Scholzens Motivation ist mit rationalen Argumenten kaum zu erklären.
Denn alles, was von nun an passiert, fällt praktisch auf ihn allein und
auf die SPD zurück – die bedröppelten Grünen-Minister Habeck und
Baerbock wirkten mit ihren Stellungnahmen vom Mittwochabend ja erkennbar
desorientiert und eher wenig begeistert vom Amoklauf ihres
Regierungschefs. Scholz hatte nämlich erkannt, dass er ohne eine
grundgesetzwidrige Aussetzung der Schuldenbremse – weder die Wahl Trumps
noch der seit bald drei Jahren währende Ukrainekrieg sind
unvorhersehbare Notlagen – mit seiner Art der Politik endgültig nicht
mehr weiterkommt. Und er hat erkannt, dass die FDP ihm bei seiner
konzeptionslosen Sondervermögen-Doppelwumms-Blenderei nicht mehr
weiterhelfen würde. Also schmiss er sie beleidigt aus dem
dysfunktionalen Ampel-Bündnis heraus, in der Hoffnung…
Rot-grüne Rumpfregierung
Ja, in der Hoffnung worauf
eigentlich? Dass ohne eine liberale, den Grundsätzen der ökonomischen
Realität verpflichtete Partei jetzt plötzlich alles besser werden würde?
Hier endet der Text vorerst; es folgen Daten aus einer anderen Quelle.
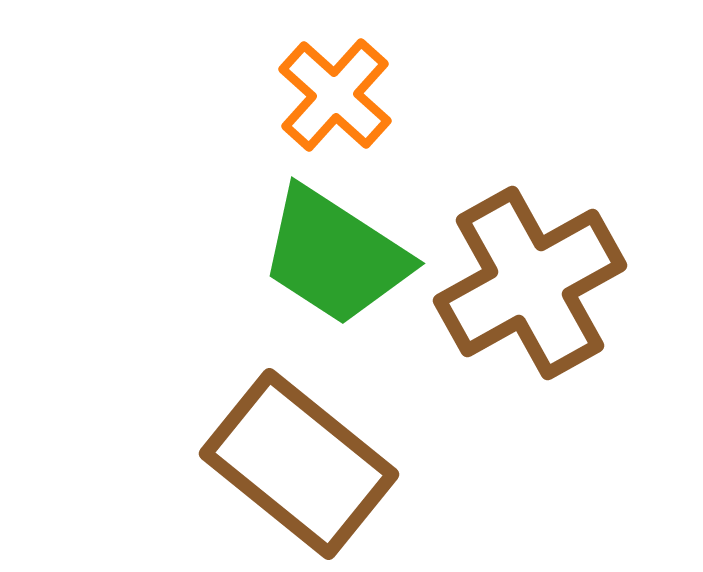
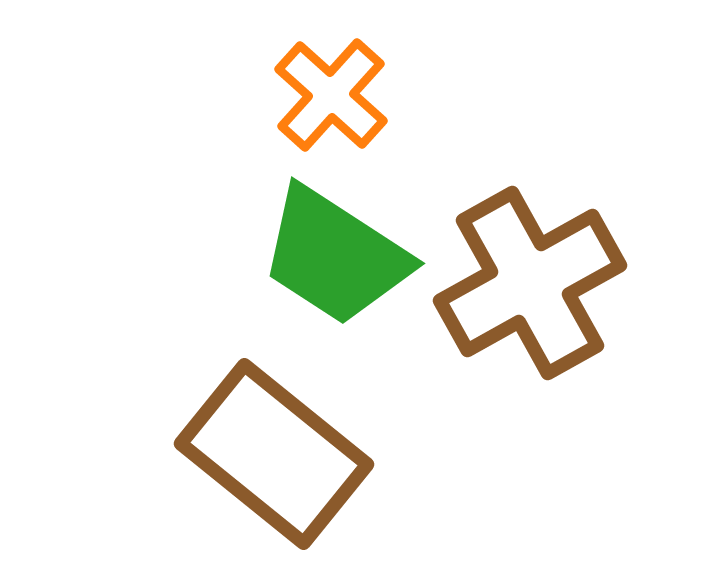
orange cross: moved 4 px left
brown rectangle: moved 25 px left, 10 px up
Mit wem will er denn den Weg gehen bis zu seiner erst für Januar
angekündigten Vertrauensfrage? Dass der FDP-abtrünnige Verkehrsminister
außer einem kurzen Symbolgewinn für die rot-grüne Rumpfregierung auch
nur ansatzweise zur Lösung wird beitragen können, ist natürlich
ausgeschlossen. Volker Wissing hat durch seinen gegenüber dem
bürgerlichen Lager provokativen Akt die Situation sogar verschärft, weil
er sich unsolidarisch zeigt und seinen (bisherigen) Parteivorsitzenden
noch angreifbarer macht, als dieser es aus Sicht der staatsgläubigen
Linken ohnehin schon ist.
Das auf Betreiben der von den Schröder-Reformen immer noch
traumatisierten SPD eingeführte „Bürgergeld“ (allein die Wortwahl ist
schon eine Verhöhnung jeglicher Bürgerlichkeit) hat sich nicht nur als
gesellschaftlicher Spaltpilz erwiesen, sondern verunmöglicht strukturell
jegliche halbwegs solide Haushaltsführung. Die Deutschen haben das
längst erkannt, schließlich handelt es sich nicht ohne Grund um eine der
unbeliebtesten „Reformen“ der Ampel-Koalition. Aber für die deutsche
Sozialdemokratie war das Bürgergeld schon aus Gründen der
Pfadabhängigkeit derart wichtig, dass eine Rückabwicklung unmöglich ist.
Nur mit neuen Schulden lässt sich diese Gesetz gewordene Lebenslüge
noch durchhalten. Was zeigt: Die im Februar 2022 vom Kanzler großmäulig
ausgerufene „Zeitenwende“ war von Anfang an nichts anderes als eine
Blendgranate.
„Staatspolitische Verantwortung“?
Dass CDU und CSU der verbliebenen Rest-Ampel nun irgendwie zur Seite springen werden, daran dürfte in Wahrheit auch der deutsche Bundeskanzler nicht glauben. Warum sollten sie es auch tun? Aus Gründen der jetzt wieder vielfach eingeforderten „staatspolitischen Verantwortung“? Das ist ein floskelhaftes Druckmittel, das von interessierter Seite immer dann in Stellung gebracht wird, wenn man sonst nicht weiter weiß. Nein, Friedrich Merz hat heute Morgen in der Fraktionssitzung die Wortwahl von Olaf Scholz in dessen gestrigem Statement offenbar als „unwürdig“ bezeichnet und klargestellt, dass er den Kanzler auffordern werde, die Vertrauensfrage spätestens in der nächsten Sitzungswoche zu stellen. Eine Aufweichung der Schuldenbremse und andere SPD-Vorhaben, wie der Kanzler sie sich offenbar vorstellt, werde die Union nicht mittragen, so der Kanzlerkandidat der Unionsparteien.